A study out of Ireland has found that obese children have fewer Natural Killer Cells.
A new study out of Ireland says that obesity in children compromises their immune system, making it difficult for them to fight cancers, type-2 diabetes, and other diseases.

The National Children's Research Center and the Children's Medical Research Foundation in Ireland worked together and looked at 100 children who were six- to seventeen-years-old. Half of the children in the study were considered a 'healthy' weight, while the other half were considered, 'obese.'

Related: Possible Link Between Dual-Income Families And Childhood Obesity

Dr. Andrew Hogan is a lead author of the study who said that they found a tremendous difference in the number of natural killer (NK) cells in the body of the obese children. In those children, the NK cells were in much lower number and frequency. NK cells are imperative to the immune system, as they look for and attack infected and cancerous cells.

In patients who have lower numbers of functional NK cells, larger numbers of recurring viral infections and certain cancers have been noted.

Dr. Hogan said that in children who were obese, levels of NK cells were almost 50% lower than the levels found in those children at a 'normal,' weight. Additionally, those cells present were only about half as effective when it came to getting rid of tumor cells from the body.

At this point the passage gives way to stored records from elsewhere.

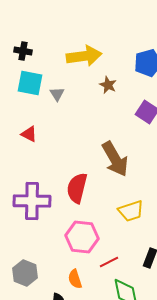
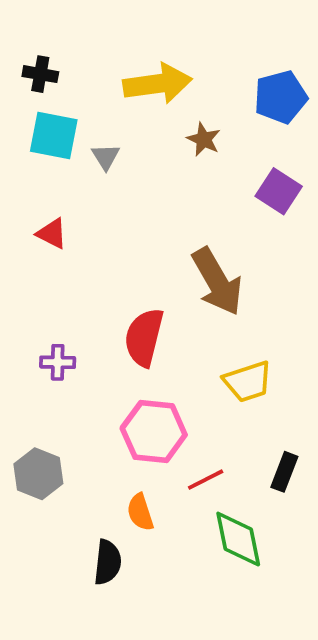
purple cross: (32, 201) -> (58, 362), size x0.5
gray hexagon: (25, 273) -> (38, 474), moved

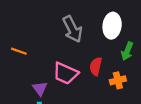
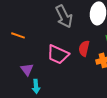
purple triangle: (40, 89) -> (27, 69), moved

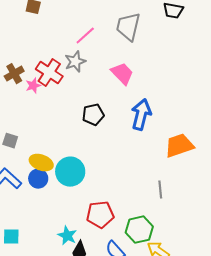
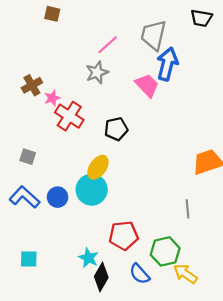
red cross: (49, 73) -> (69, 116), moved
blue arrow: (141, 115) -> (167, 64), moved
yellow ellipse: (41, 163) -> (98, 167), moved, turned -75

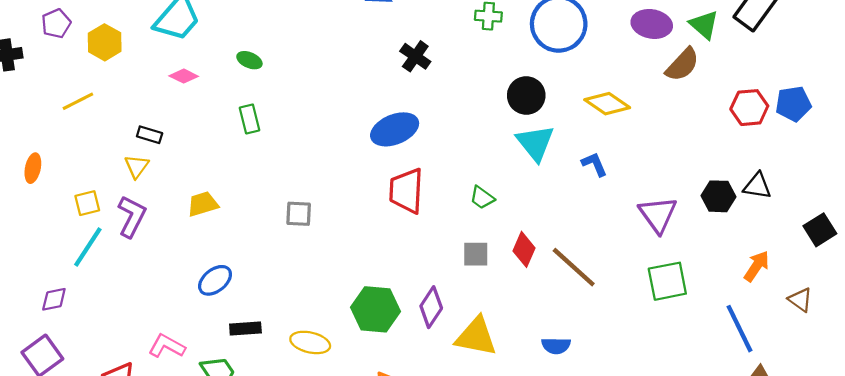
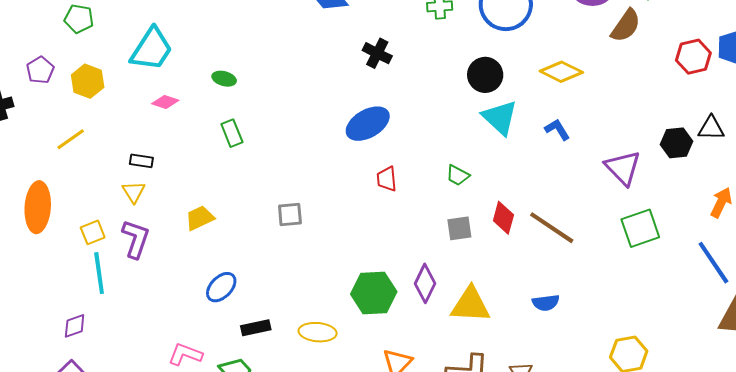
orange ellipse: (33, 168) -> (38, 207), size x1.8
red trapezoid: (406, 191) -> (387, 179), size x0.6
cyan line: (88, 247) -> (99, 273), turned -33

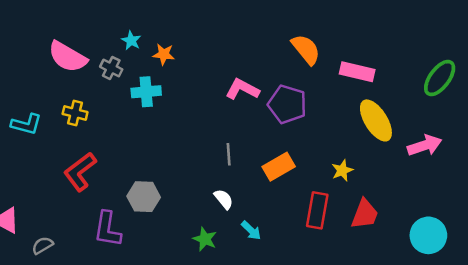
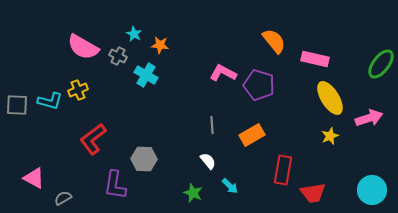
cyan cross: (146, 92) -> (146, 75), turned 35
yellow cross: (75, 113) -> (78, 90), moved, turned -36
yellow star: (342, 170) -> (330, 136), moved
red trapezoid: (365, 214) -> (313, 193), moved, turned 60

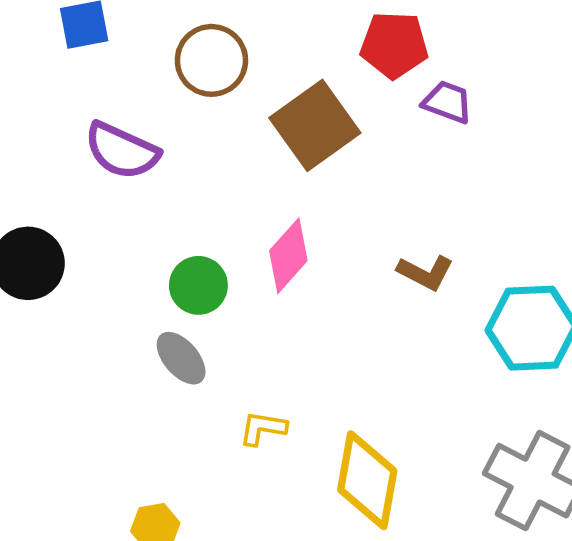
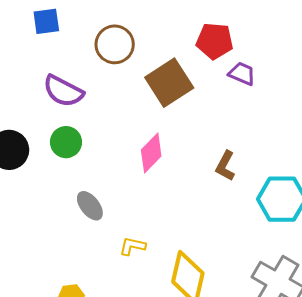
brown L-shape: (425, 273) -> (225, 166), turned 88
green circle: (198, 285) -> (66, 142), moved

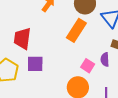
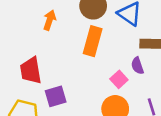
pink square: (88, 66) -> (119, 79), turned 32

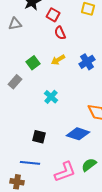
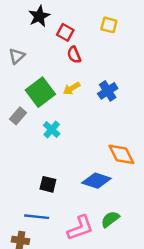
gray triangle: (15, 24) -> (17, 56), moved, turned -32
green square: (33, 63) -> (40, 92), size x1.6
cyan cross: (51, 97) -> (52, 130), moved

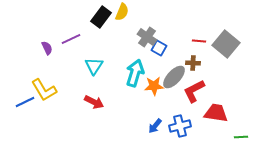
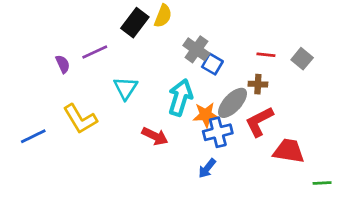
gray square: (226, 44) -> (302, 59), size x0.6
yellow L-shape: (44, 90) -> (80, 119), moved
red arrow: (94, 102) -> (155, 136), moved
blue cross: (180, 126) -> (218, 132), moved

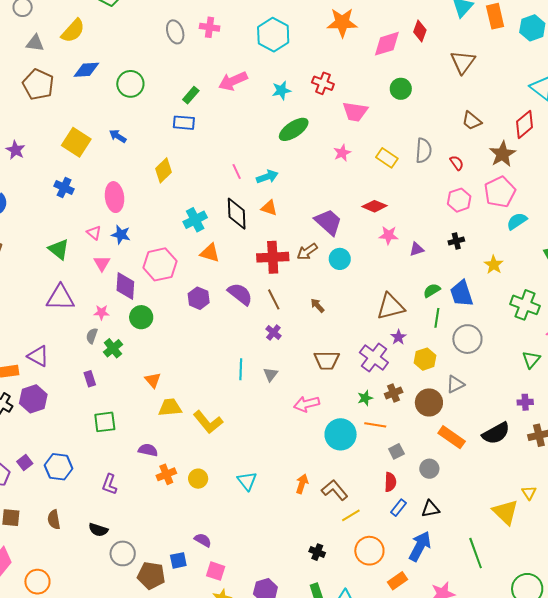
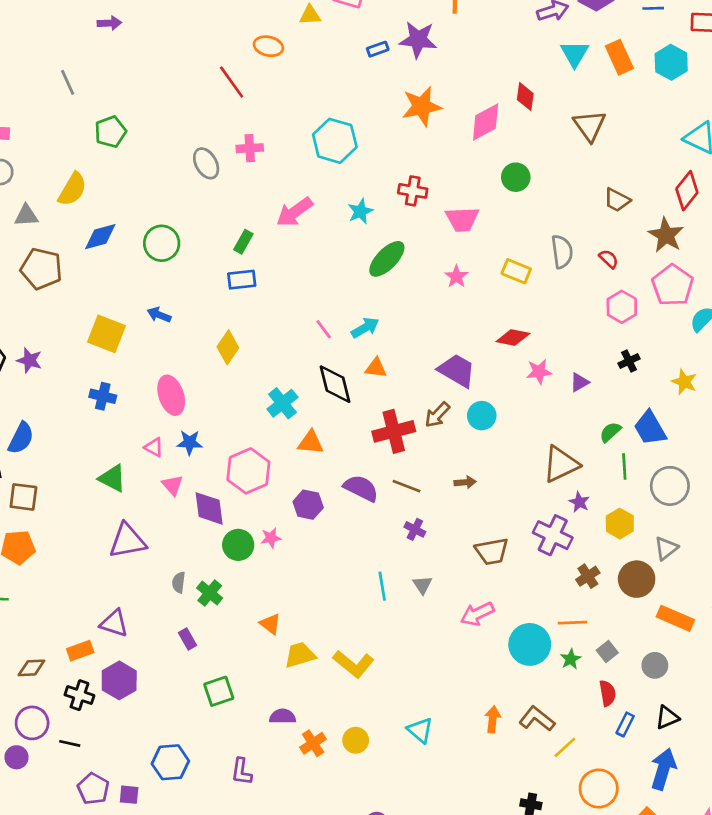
brown line: (274, 299) -> (406, 486), turned -30
brown arrow: (317, 305) -> (465, 482), turned 140
pink star: (101, 312) -> (271, 538), moved
green star: (365, 398) -> (571, 659), moved
purple square: (25, 462) -> (129, 795), moved, turned -35

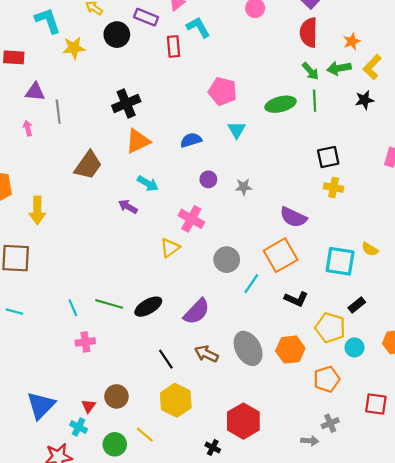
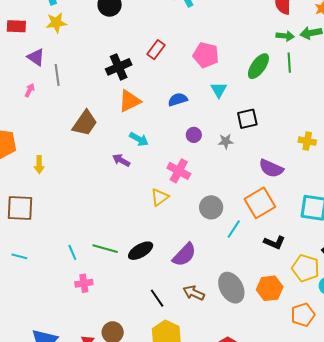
red rectangle: (174, 46) -> (156, 50), moved, turned 42
yellow star: (74, 48) -> (56, 23), moved
green arrow: (310, 71) -> (285, 36), turned -42
purple triangle: (35, 92) -> (36, 57), turned 30
green ellipse: (281, 104) -> (258, 66), turned -40
pink arrow: (28, 128) -> (30, 90), turned 40
black square: (328, 157) -> (247, 119), moved
yellow arrow: (37, 210) -> (39, 165), size x0.7

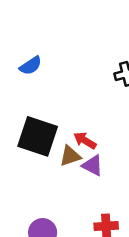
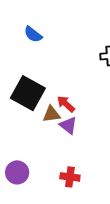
blue semicircle: (31, 66) -> (33, 34), turned 60

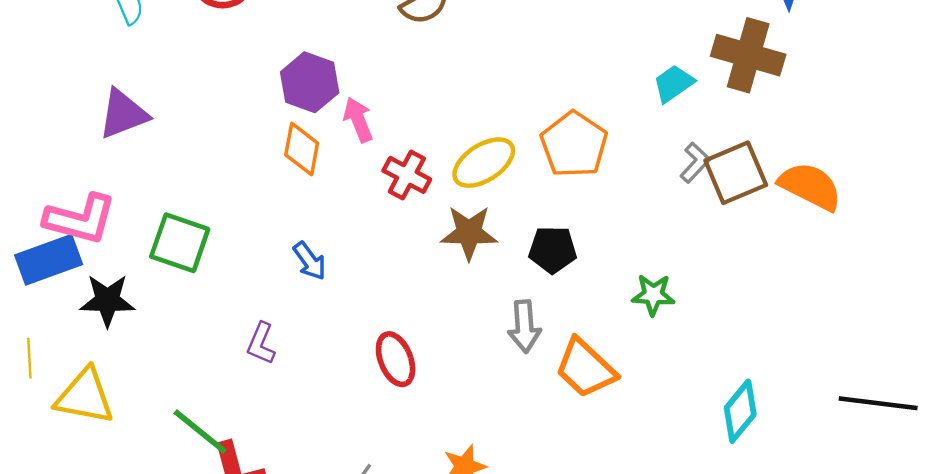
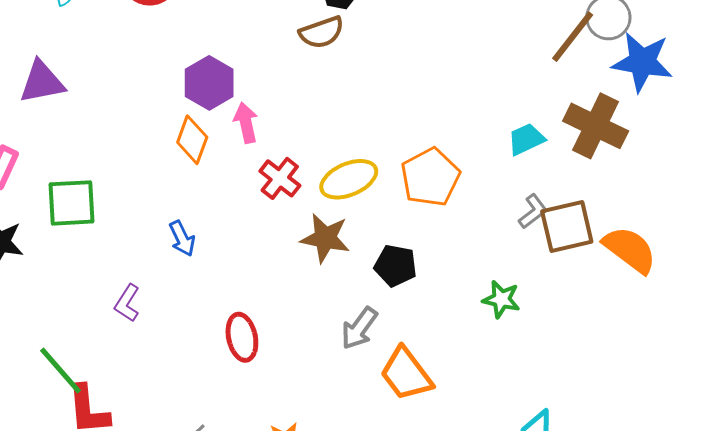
green square: (180, 243) -> (72, 203), turned -32
green star: (653, 295) -> (501, 299), moved
gray arrow: (524, 326) -> (359, 328), turned 30

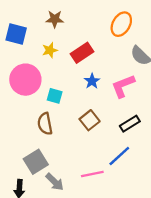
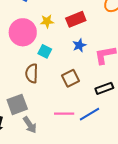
yellow star: (50, 50) -> (47, 21), moved
pink line: (92, 174) -> (64, 114), moved

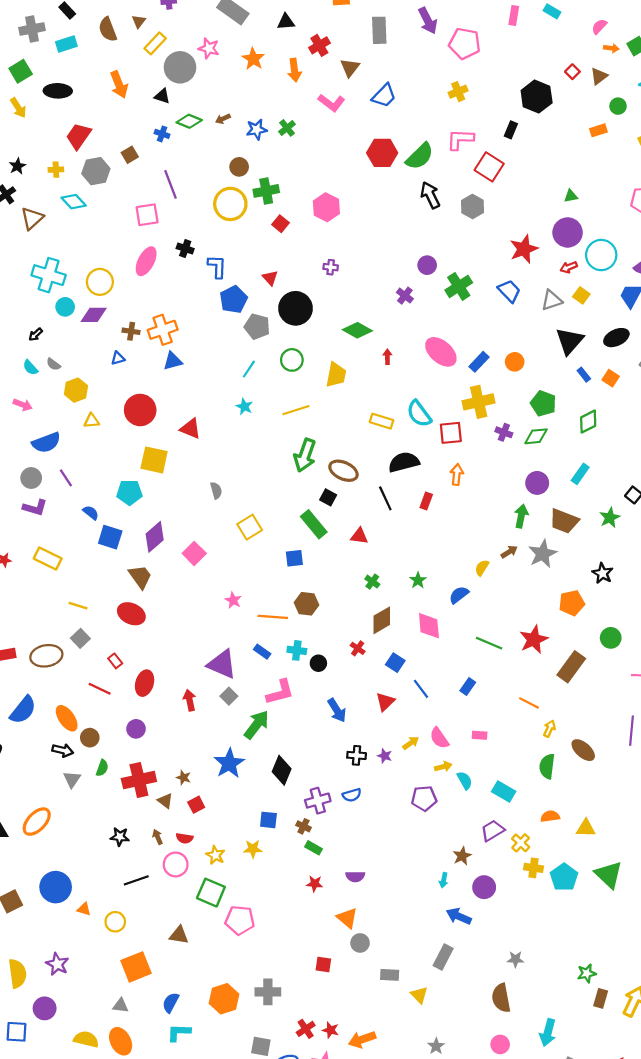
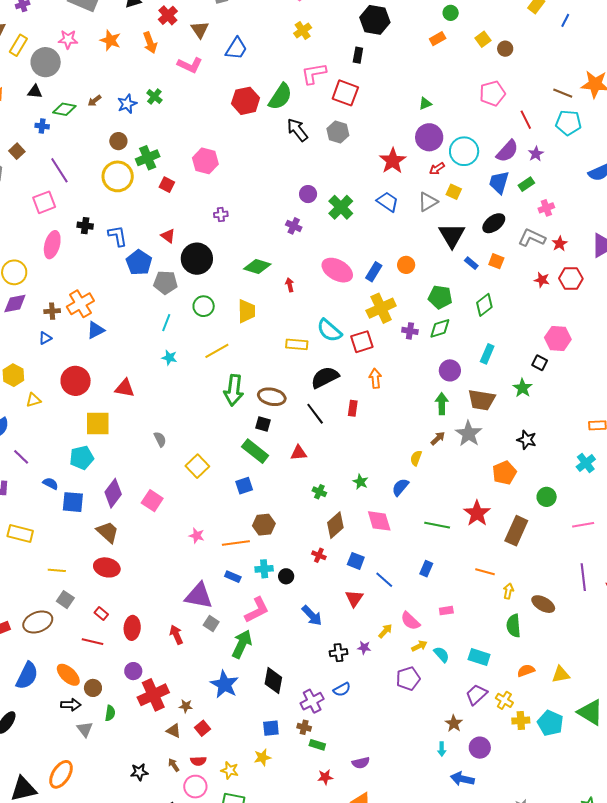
red cross: (139, 780) -> (153, 695), moved

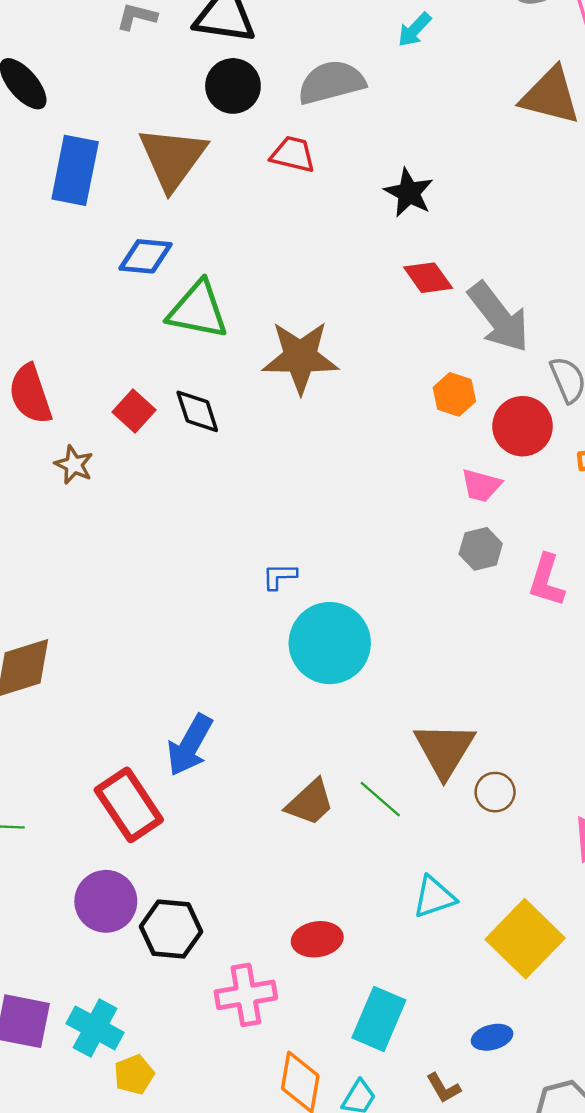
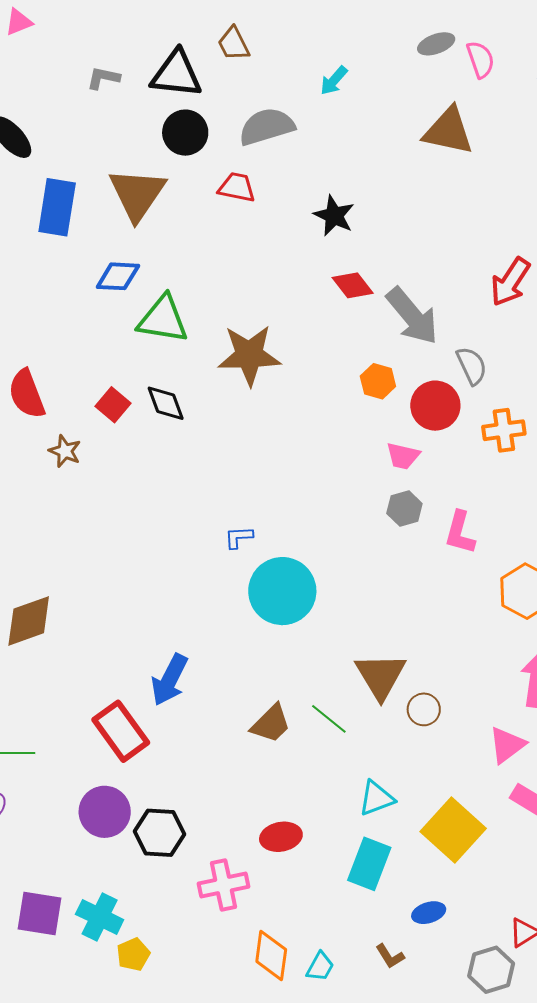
cyan rectangle: (379, 1019) -> (369, 864), moved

He says that though this is troubling, there is good news in that research says that there is hope for reparation to immune systems and NK cell levels can be balanced to healthy levels when children return to healthy weights.

Related: Study: Limited Screen Time, and Regular Sleep and Meal Time Reduce Obesity

In Ireland, almost a third of the nation's children are overweight and according to data from the NCD Risk Factor Collaboration, Ireland is 58th of 200 countries for its rates of obese young people. In 1975, barely one percent of children in Ireland were considered obese; now, nine percent of girls and ten percent of boys are considered overweight.

Professor Donal O'Shea is the HSE's lead director on obesity and the co-author of the study, and warned that legislators in Ireland need to take note of these statistics in order to protect the children and adults of Ireland.

O'Shea says that more efforts to prevent obesity have to be implemented or Ireland cannot sustain a healthcare system that will be able to accommodate what is to come in the next 20 years.